How to complete this task
The result should be the line with "Identify the location of Read." followed by every remaining line of the entries, each reproduced exactly, with nothing else.

Provided information

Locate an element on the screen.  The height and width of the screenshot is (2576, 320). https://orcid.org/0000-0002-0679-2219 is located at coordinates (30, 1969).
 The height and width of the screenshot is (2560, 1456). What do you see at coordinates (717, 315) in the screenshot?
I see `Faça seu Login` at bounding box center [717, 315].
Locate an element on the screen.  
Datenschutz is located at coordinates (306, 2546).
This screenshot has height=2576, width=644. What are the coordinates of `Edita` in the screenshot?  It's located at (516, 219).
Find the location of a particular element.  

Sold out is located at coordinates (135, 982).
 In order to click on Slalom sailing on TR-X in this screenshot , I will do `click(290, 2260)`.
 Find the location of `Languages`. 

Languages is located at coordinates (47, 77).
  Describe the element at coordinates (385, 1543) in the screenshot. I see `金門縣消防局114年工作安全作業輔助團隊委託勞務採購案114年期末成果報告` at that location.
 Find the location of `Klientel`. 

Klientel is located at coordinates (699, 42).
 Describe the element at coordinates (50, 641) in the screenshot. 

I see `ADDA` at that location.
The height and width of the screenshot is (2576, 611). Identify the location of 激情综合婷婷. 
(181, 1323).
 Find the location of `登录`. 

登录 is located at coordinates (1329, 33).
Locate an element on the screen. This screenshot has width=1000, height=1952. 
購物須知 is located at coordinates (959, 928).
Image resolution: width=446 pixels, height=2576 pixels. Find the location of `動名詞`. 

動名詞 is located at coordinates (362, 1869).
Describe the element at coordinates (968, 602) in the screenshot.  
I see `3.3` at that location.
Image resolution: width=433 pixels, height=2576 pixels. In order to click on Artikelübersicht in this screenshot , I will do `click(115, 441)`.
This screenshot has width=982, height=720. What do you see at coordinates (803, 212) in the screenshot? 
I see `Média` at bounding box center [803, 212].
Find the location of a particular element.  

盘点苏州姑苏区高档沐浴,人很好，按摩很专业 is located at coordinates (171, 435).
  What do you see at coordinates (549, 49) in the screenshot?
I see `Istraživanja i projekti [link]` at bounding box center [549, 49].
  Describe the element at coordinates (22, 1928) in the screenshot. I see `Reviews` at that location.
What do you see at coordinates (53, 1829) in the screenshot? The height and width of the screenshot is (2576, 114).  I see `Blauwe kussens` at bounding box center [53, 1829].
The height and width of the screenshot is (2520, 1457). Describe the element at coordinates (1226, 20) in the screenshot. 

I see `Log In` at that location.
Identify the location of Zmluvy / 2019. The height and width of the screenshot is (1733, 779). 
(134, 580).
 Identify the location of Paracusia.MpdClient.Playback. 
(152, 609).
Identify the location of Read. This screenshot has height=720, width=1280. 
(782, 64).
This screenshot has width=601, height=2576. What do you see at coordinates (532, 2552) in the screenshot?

Task solution
Identify the location of Read. This screenshot has height=720, width=1280. 
(782, 64).
This screenshot has width=601, height=2576. What do you see at coordinates (532, 2552) in the screenshot?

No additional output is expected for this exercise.